A recent study audited 111 million references across 2.5 million papers and preprints. Its estimate: nearly 147,000 hallucinated citations entered scientific literature in 2025 alone, many surviving peer review and later appearing in published journal articles. The numbers are striking. But that was not the part that stayed with me.
The Weak Point
What stayed with me was how little friction a plausible-looking citation can encounter once a system is already operating near capacity. Science has always depended partly on trust. Organizations do, too. Peer reviewers are overloaded, researchers publish under pressure, managers skim presentations between meetings. Very few people can independently verify the assumptions behind a market forecast, an AI roadmap or a strategy paper. So credibility often gets assessed indirectly: institutional reputation, internal alignment, familiar language, confidence.
Large language models fit remarkably well into environments like these. They produce communication already shaped into plausibility. Correct structure. Familiar cadence. Convincing synthesis. A citation formatted exactly the way a citation should look. Often enough to pass. Not necessarily enough to be true.
Plausibility Scales Differently
For years, the dominant assumption was that organizations mainly suffered from too much information. Too many emails, reports, dashboards, PDFs, Slack messages. I’m no longer sure quantity was ever the hardest part. The harder part may have been orientation all along. And systems built around plausibility behave differently once plausible communication becomes nearly free.
I notice this changing the way I read. Fluency used to be a fairly reliable proxy for competence. Now I sometimes become more attentive when a text feels slightly too complete. Too frictionless. Too perfectly balanced. Not because AI-generated writing is inherently bad. Often it is useful. Sometimes excellent. But increasingly, I pay attention to other signals: specificity, selective emphasis, traces of constraint, moments where a text reveals trade-offs or lived familiarity with a subject.
The Familiar Becomes Easier to Reproduce
One detail from the study keeps bothering me. The hallucinated citations disproportionately assigned credit to already prominent scholars. That feels less like a bug than a structural tendency. Large language models compress probability distributions from existing systems. The familiar becomes easier to reproduce. Visibility compounds. Canonical language becomes even more canonical.
And underneath all this, a feedback loop is beginning to form. Fake citations enter papers.
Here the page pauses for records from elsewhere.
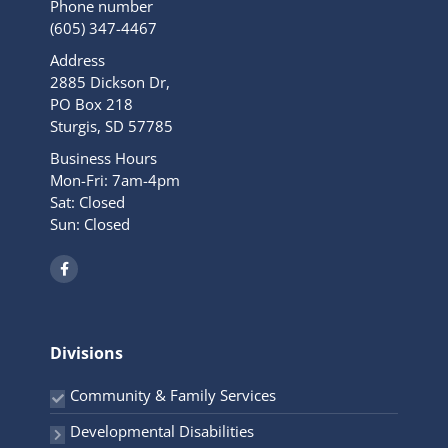
Phone number
(605) 347-4467
Address
2885 Dickson Dr,
PO Box 218
Sturgis, SD 57785
Business Hours
Mon-Fri: 7am-4pm
Sat: Closed
Sun: Closed
F
a
c
e
b
o
o
Divisions
k
-
f
Community & Family Services
Developmental Disabilities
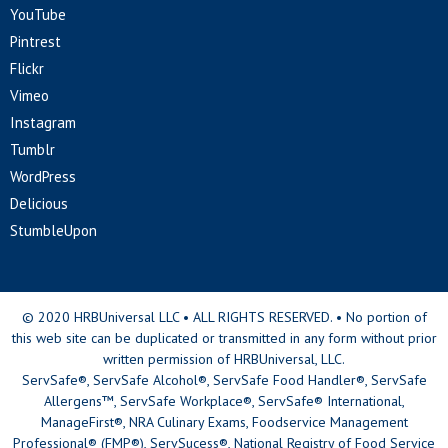
YouTube
Pintrest
Flickr
Vimeo
Instagram
Tumblr
WordPress
Delicious
StumbleUpon
© 2020 HRBUniversal LLC • ALL RIGHTS RESERVED. • No portion of
this web site can be duplicated or transmitted in any form without prior
written permission of HRBUniversal, LLC.
ServSafe®, ServSafe Alcohol®, ServSafe Food Handler®, ServSafe
Allergens™, ServSafe Workplace®, ServSafe® International,
ManageFirst®, NRA Culinary Exams, Foodservice Management
Professional® (FMP®), ServSucess®, National Registry of Food Service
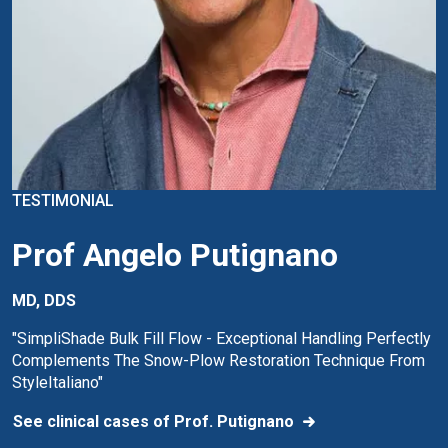
TESTIMONIAL
Prof Angelo Putignano
MD, DDS
"SimpliShade Bulk Fill Flow - Exceptional Handling Perfectly
Complements The Snow-Plow Restoration Technique From
StyleItaliano"
See clinical cases of Prof. Putignano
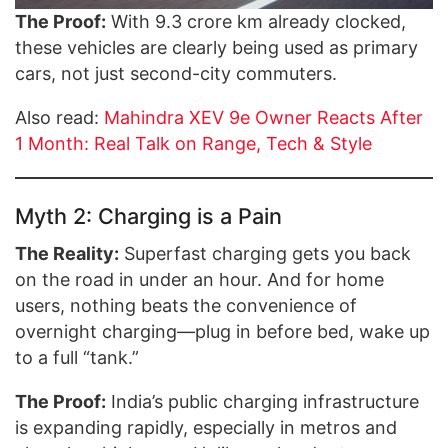
The Proof:
With 9.3 crore km already clocked,
these vehicles are clearly being used as primary
cars, not just second-city commuters.
Also read:
Mahindra XEV 9e Owner Reacts After
1 Month: Real Talk on Range, Tech & Style
Myth 2: Charging is a Pain
The Reality:
Superfast charging gets you back
on the road in under an hour. And for home
users, nothing beats the convenience of
overnight charging—plug in before bed, wake up
to a full “tank.”
The Proof:
India’s public charging infrastructure
is expanding rapidly, especially in metros and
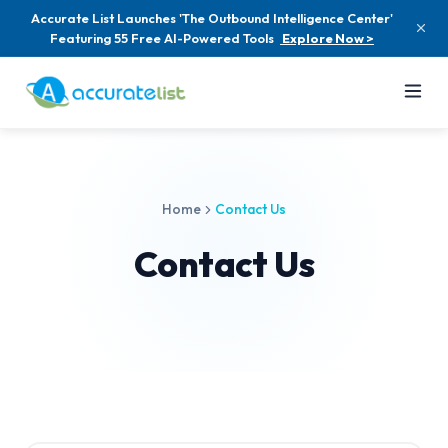
Accurate List Launches 'The Outbound Intelligence Center'
Featuring 55 Free AI-Powered Tools
Explore Now >
Home
Contact Us
Contact Us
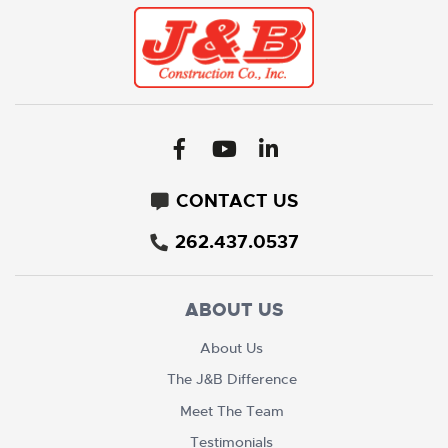
CONTACT US
262.437.0537
ABOUT US
About Us
The J&B Difference
Meet The Team
Testimonials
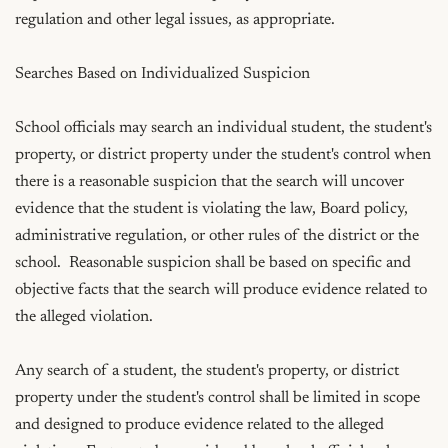
regulation and other legal issues, as appropriate.

Searches Based on Individualized Suspicion

School officials may search an individual student, the student's 
property, or district property under the student's control when 
there is a reasonable suspicion that the search will uncover 
evidence that the student is violating the law, Board policy, 
administrative regulation, or other rules of the district or the 
school.  Reasonable suspicion shall be based on specific and 
objective facts that the search will produce evidence related to 
the alleged violation.  

Any search of a student, the student's property, or district 
property under the student's control shall be limited in scope 
and designed to produce evidence related to the alleged 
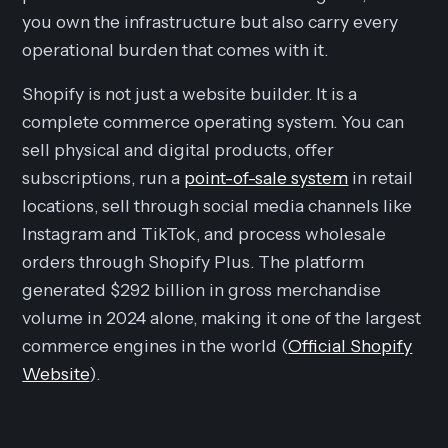
you own the infrastructure but also carry every
operational burden that comes with it.
Shopify is not just a website builder. It is a
complete commerce operating system. You can
sell physical and digital products, offer
subscriptions, run a
point-of-sale system
in retail
locations, sell through social media channels like
Instagram and TikTok, and process wholesale
orders through Shopify Plus. The platform
generated $292 billion in gross merchandise
volume in 2024 alone, making it one of the largest
commerce engines in the world (
Official Shopify
Website
).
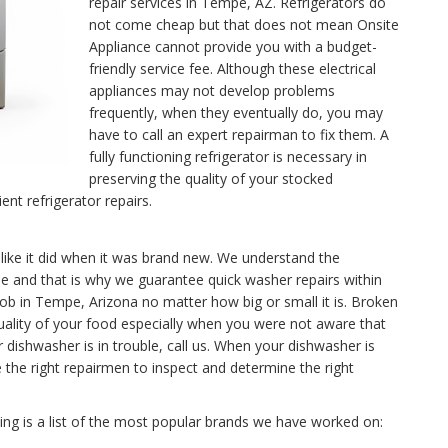
repair services in Tempe, AZ. Refrigerators do
not come cheap but that does not mean Onsite
Appliance cannot provide you with a budget-
friendly service fee. Although these electrical
appliances may not develop problems
frequently, when they eventually do, you may
have to call an expert repairman to fix them. A
fully functioning refrigerator is necessary in
preserving the quality of your stocked
ent refrigerator repairs.
like it did when it was brand new. We understand the
 and that is why we guarantee quick washer repairs within
job in Tempe, Arizona no matter how big or small it is. Broken
uality of your food especially when you were not aware that
dishwasher is in trouble, call us. When your dishwasher is
the right repairmen to inspect and determine the right
g is a list of the most popular brands we have worked on:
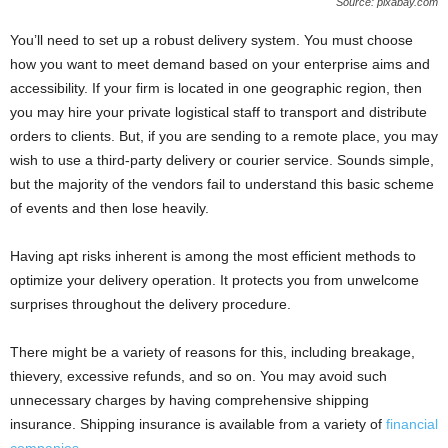
Source: pixabay.com
You’ll need to set up a robust delivery system. You must choose
how you want to meet demand based on your enterprise aims and
accessibility. If your firm is located in one geographic region, then
you may hire your private logistical staff to transport and distribute
orders to clients. But, if you are sending to a remote place, you may
wish to use a third-party delivery or courier service. Sounds simple,
but the majority of the vendors fail to understand this basic scheme
of events and then lose heavily.
Having apt risks inherent is among the most efficient methods to
optimize your delivery operation. It protects you from unwelcome
surprises throughout the delivery procedure.
There might be a variety of reasons for this, including breakage,
thievery, excessive refunds, and so on. You may avoid such
unnecessary charges by having comprehensive shipping
insurance. Shipping insurance is available from a variety of
financial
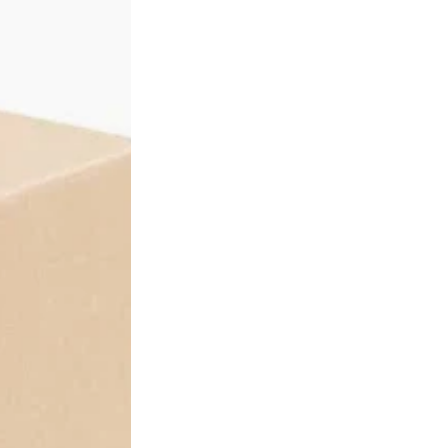
ions
ndividual units - it is a single wholesale pack intended for busine
 rate. All standard volume discount tiers (5% to 22%) apply auto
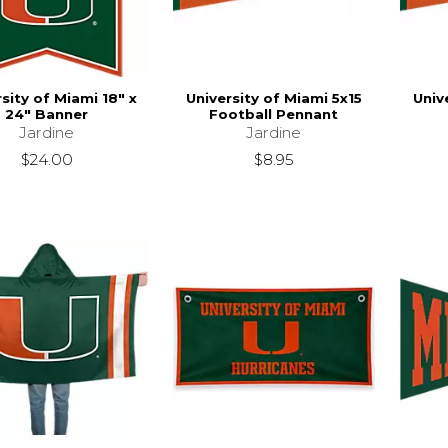
sity of Miami 18" x
University of Miami 5x15
Univ
24" Banner
Football Pennant
Jardine
Jardine
$24.00
$8.95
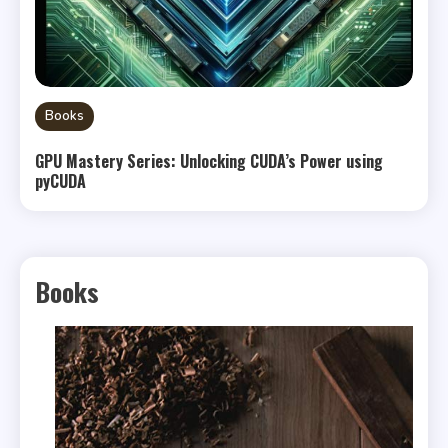
Books
GPU Mastery Series: Unlocking CUDA’s Power using
pyCUDA
Books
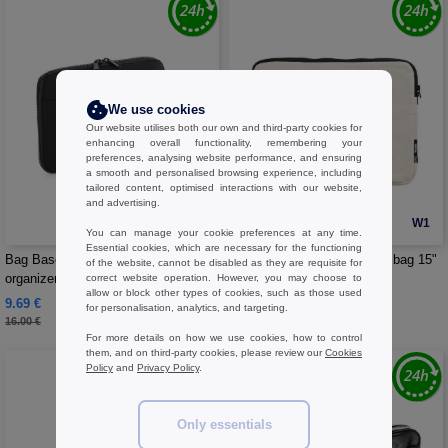
We use cookies
Our website utilises both our own and third-party cookies for
enhancing overall functionality, remembering your
preferences, analysing website performance, and ensuring
a smooth and personalised browsing experience, including
tailored content, optimised interactions with our website,
and advertising.
W1
W1
You can manage your cookie preferences at any time.
Essential cookies, which are necessary for the functioning
Bag Base BG065 - Files holder and
NEUTRAL O90044 - Laptop bag 15"
of the website, cannot be disabled as they are requisite for
organizer
inches
correct website operation. However, you may choose to
allow or block other types of cookies, such as those used
9.69 €
14.00 €
-39%
for personalisation, analytics, and targeting.
16.00 €
For more details on how we use cookies, how to control
them, and on third-party cookies, please review our
Cookies
Policy
and
Privacy Policy
.
Only essentials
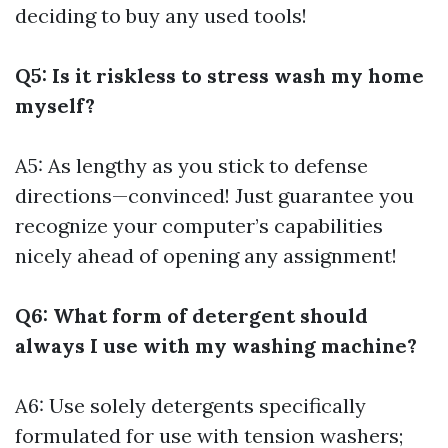
deciding to buy any used tools!
Q5: Is it riskless to stress wash my home
myself?
A5: As lengthy as you stick to defense
directions—convinced! Just guarantee you
recognize your computer’s capabilities
nicely ahead of opening any assignment!
Q6: What form of detergent should
always I use with my washing machine?
A6: Use solely detergents specifically
formulated for use with tension washers;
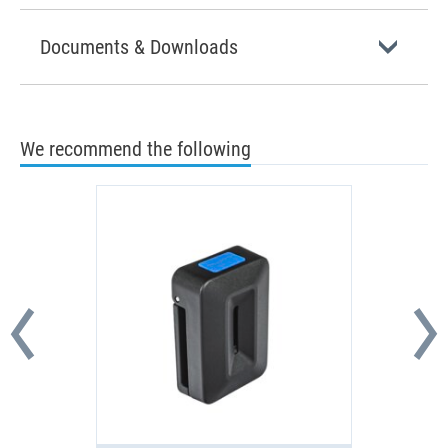
Documents & Downloads
We recommend the following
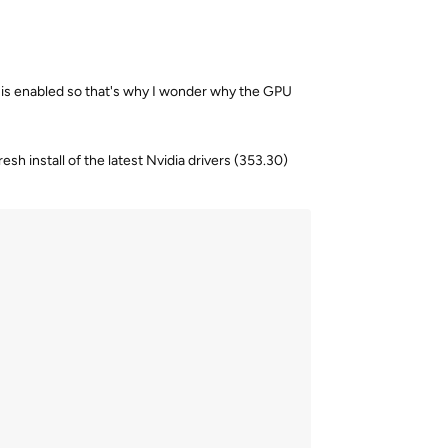
ion is enabled so that's why I wonder why the GPU
esh install of the latest Nvidia drivers (353.30)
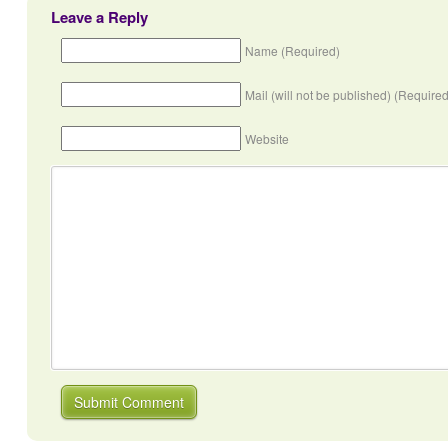
Leave a Reply
Name (Required)
Mail (will not be published) (Required
Website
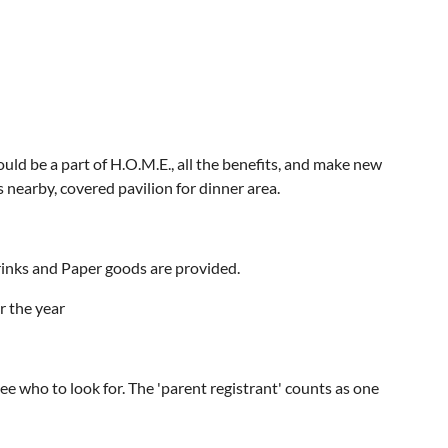
d be a part of H.O.M.E., all the benefits, and make new
 nearby, covered pavilion for dinner area.
rinks and Paper goods are provided.
r the year
see who to look for. The 'parent registrant' counts as one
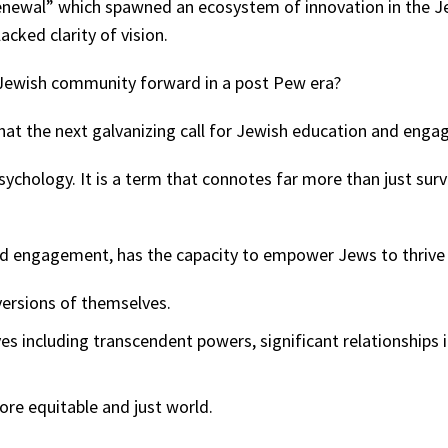
Renewal” which spawned an ecosystem of innovation in the 
acked clarity of vision.
he Jewish community forward in a post Pew era?
at the next galvanizing call for Jewish education and enga
psychology. It is a term that connotes far more than just sur
engagement, has the capacity to empower Jews to thrive in 
versions of themselves.
es including transcendent powers, significant relationships i
ore equitable and just world.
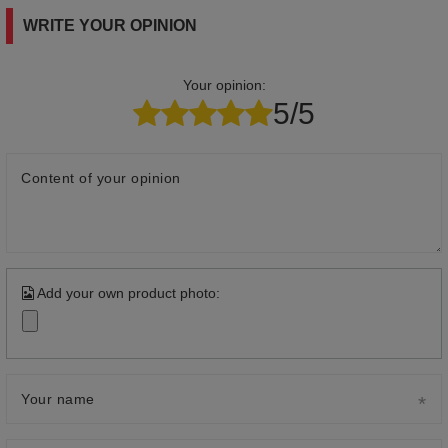
WRITE YOUR OPINION
Your opinion:
5/5
Content of your opinion
Add your own product photo:
Your name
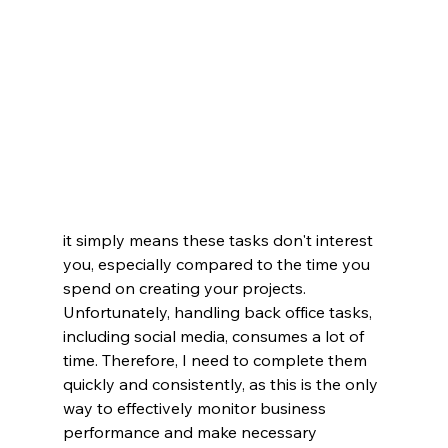
it simply means these tasks don't interest 
you, especially compared to the time you 
spend on creating your projects.
Unfortunately, handling back office tasks, 
including social media, consumes a lot of 
time. Therefore, I need to complete them 
quickly and consistently, as this is the only 
way to effectively monitor business 
performance and make necessary 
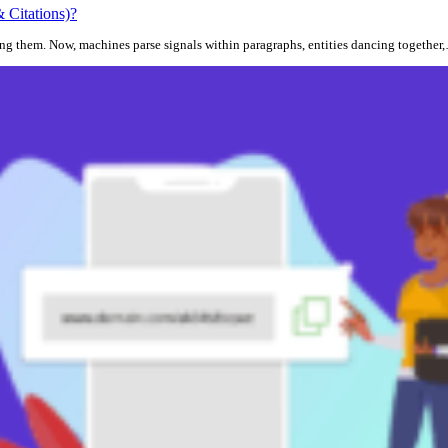
 Citations)?
ding them. Now, machines parse signals within paragraphs, entities dancing together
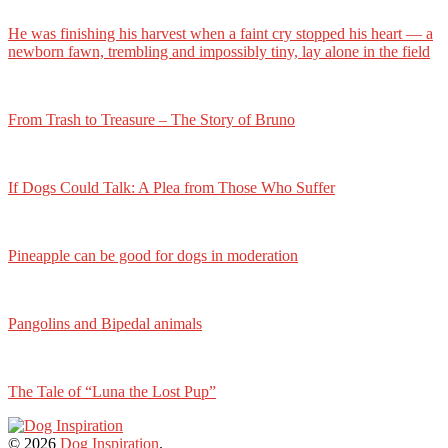
He was finishing his harvest when a faint cry stopped his heart — a
newborn fawn, trembling and impossibly tiny, lay alone in the field
From Trash to Treasure – The Story of Bruno
If Dogs Could Talk: A Plea from Those Who Suffer
Pineapple can be good for dogs in moderation
Pangolins and Bipedal animals
The Tale of “Luna the Lost Pup”
© 2026
Dog Inspiration
.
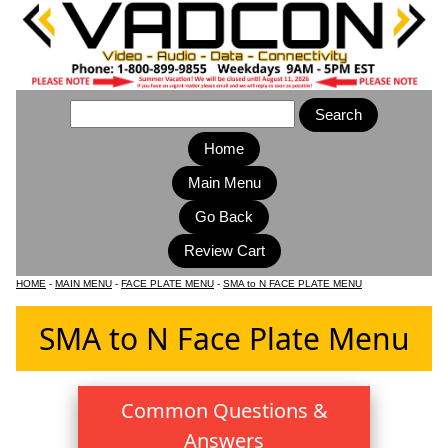
Home
Main Menu
HOME
-
MAIN MENU
-
FACE PLATE MENU
-
SMA to N FACE PLATE MENU
SMA to N Face Plate Menu
Common Questions &
Answers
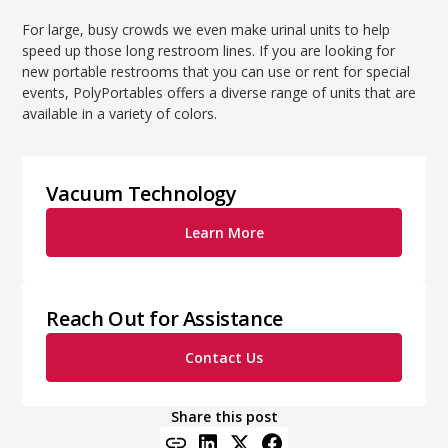
For large, busy crowds we even make urinal units to help
speed up those long restroom lines. If you are looking for
new portable restrooms that you can use or rent for special
events, PolyPortables offers a diverse range of units that are
available in a variety of colors.
Vacuum Technology
Learn More
Reach Out for Assistance
Contact Us
Share this post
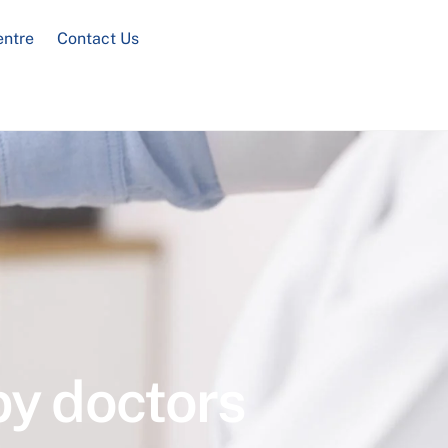
entre
Contact Us
by doctors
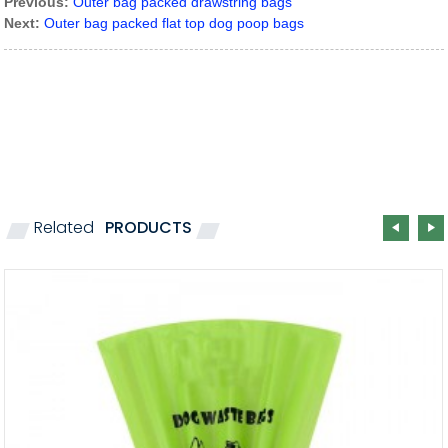
Previous:
Outer bag packed drawstring bags
Next:
Outer bag packed flat top dog poop bags
Related
PRODUCTS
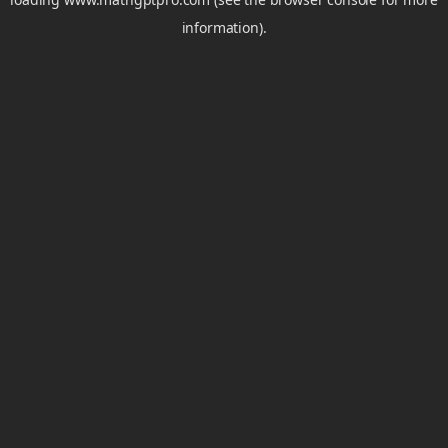
information).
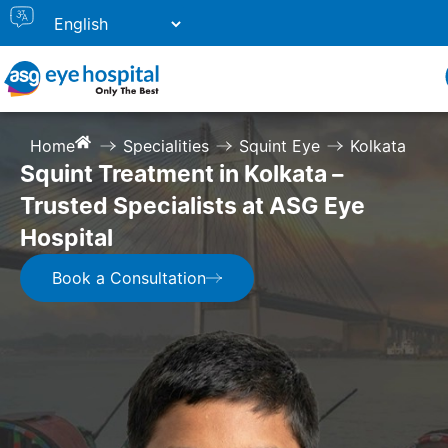
Home
Specialities
Squint Eye
Kolkata
Squint Treatment in Kolkata –
Trusted Specialists at ASG Eye
Hospital
Book a Consultation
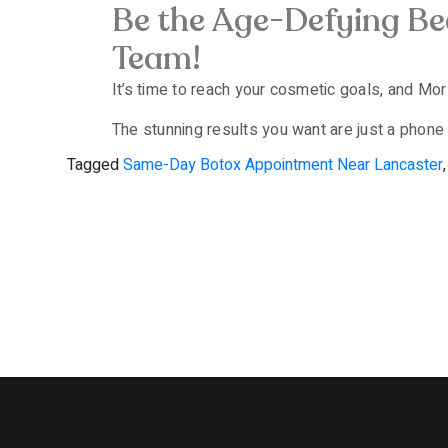
Be the Age-Defying B
Team!
It’s time to reach your cosmetic goals, and Mor E
The stunning results you want are just a phone 
Tagged
Same-Day Botox Appointment Near Lancaster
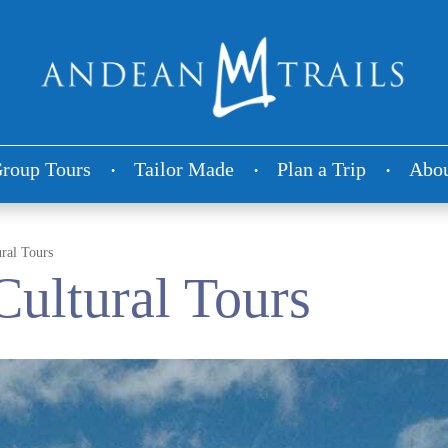
roup Tours
Tailor Made
Plan a Trip
Abou
ural Tours
Cultural Tours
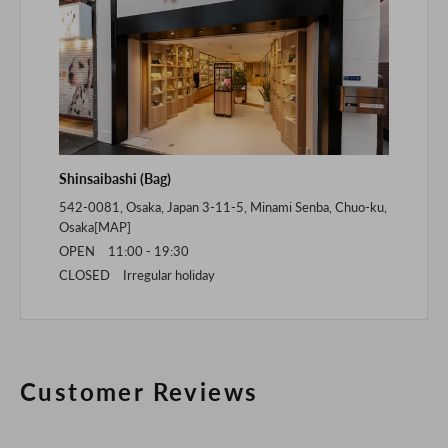
Shinsaibashi (Bag)
542-0081, Osaka, Japan 3-11-5, Minami Senba, Chuo-ku,
Osaka[
MAP
]
OPEN 11:00 - 19:30
CLOSED Irregular holiday
Customer Reviews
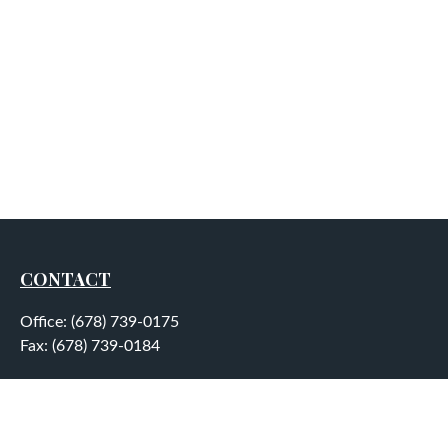
CONTACT
Office:
(678) 739-0175
Fax:
(678) 739-0184
5755 North Point Parkway
Suite 232
Alpharetta,
GA
30022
Papers enter databases. Databases enter future model training. Future models generate new text from contaminated corpora.
Fluency Gains Power
Science will not collapse because of this. But our interfaces with knowledge are changing. More and more people encounter expertise indirectly now: through summaries, generated syntheses, assistants, briefings, AI-mediated search. Under those conditions, fluency gains power.
Which may explain why proximity to people with proven judgment suddenly feels more valuable again. Experts who still know where a number came from. People willing to say “I don’t know” before producing another plausible synthesis. Communities where reputation depends not only on visibility, but on traceability.
That feels less like nostalgia than adaptation. Plausibility is becoming abundant. Grounded interpretation may not scale as easily.